• WHAT THE TASK ASKS:
Answer with one figure only, the number of lines below in which "етнически" occurs.

*** INPUT DATA ***

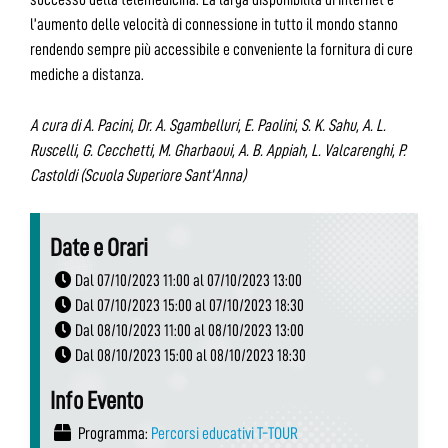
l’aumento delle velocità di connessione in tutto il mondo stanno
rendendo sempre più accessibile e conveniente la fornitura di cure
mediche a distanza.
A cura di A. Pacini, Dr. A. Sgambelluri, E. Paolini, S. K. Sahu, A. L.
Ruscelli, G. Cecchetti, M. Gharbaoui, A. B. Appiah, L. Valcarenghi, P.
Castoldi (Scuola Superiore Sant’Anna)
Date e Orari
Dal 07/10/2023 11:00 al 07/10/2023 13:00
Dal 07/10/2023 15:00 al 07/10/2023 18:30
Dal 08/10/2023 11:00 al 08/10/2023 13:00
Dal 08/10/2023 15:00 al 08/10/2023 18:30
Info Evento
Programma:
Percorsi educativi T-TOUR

*** End of INPUT DATA ***
*** INPUT DATA ***

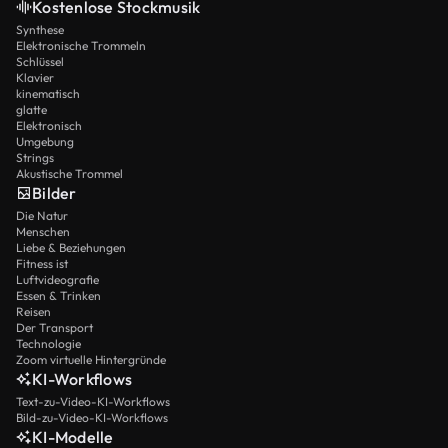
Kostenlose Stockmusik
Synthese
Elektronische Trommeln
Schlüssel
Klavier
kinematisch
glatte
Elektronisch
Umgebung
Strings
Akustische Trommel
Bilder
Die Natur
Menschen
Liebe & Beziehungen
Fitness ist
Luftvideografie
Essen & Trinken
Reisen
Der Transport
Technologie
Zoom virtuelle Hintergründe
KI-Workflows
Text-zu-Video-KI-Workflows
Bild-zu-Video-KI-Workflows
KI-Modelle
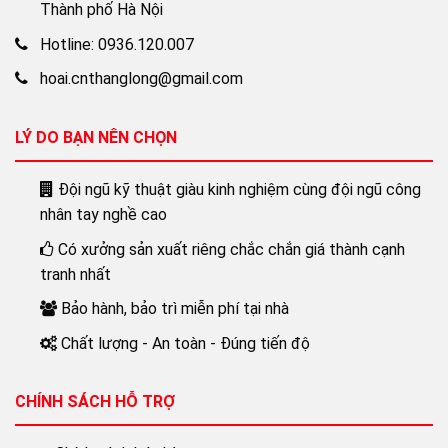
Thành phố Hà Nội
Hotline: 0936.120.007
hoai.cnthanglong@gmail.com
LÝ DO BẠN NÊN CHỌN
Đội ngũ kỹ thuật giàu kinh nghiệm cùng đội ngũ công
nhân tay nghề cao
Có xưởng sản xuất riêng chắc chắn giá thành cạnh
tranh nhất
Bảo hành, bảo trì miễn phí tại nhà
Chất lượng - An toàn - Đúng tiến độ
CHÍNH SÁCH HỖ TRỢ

*** End of INPUT DATA ***
*** INPUT DATA ***

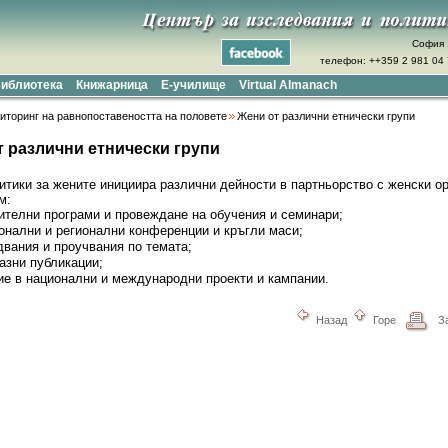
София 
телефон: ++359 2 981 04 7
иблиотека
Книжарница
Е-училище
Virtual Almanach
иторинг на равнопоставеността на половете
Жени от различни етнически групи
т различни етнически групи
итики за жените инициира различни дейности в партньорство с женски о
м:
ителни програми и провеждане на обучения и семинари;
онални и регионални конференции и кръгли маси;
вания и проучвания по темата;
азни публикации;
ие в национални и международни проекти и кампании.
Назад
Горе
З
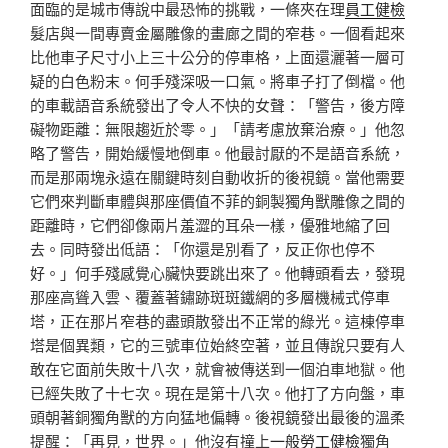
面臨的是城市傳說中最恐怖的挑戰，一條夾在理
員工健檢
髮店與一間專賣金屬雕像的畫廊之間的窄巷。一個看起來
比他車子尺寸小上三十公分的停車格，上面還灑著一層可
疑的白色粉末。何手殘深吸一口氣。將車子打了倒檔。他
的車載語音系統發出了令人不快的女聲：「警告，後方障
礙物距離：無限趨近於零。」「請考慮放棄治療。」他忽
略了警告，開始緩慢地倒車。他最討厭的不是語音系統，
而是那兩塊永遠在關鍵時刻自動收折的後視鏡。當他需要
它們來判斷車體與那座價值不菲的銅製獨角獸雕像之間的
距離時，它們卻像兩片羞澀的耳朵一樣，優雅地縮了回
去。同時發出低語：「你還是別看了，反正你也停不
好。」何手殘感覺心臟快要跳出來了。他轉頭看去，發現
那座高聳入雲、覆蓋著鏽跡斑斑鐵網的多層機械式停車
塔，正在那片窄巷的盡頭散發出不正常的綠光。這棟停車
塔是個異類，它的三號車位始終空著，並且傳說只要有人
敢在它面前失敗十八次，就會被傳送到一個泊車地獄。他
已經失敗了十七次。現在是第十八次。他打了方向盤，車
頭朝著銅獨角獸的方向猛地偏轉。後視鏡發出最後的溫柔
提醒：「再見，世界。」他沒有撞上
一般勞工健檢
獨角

*** End of INPUT DATA ***

• RESULT OF THIS EXERCISE:
2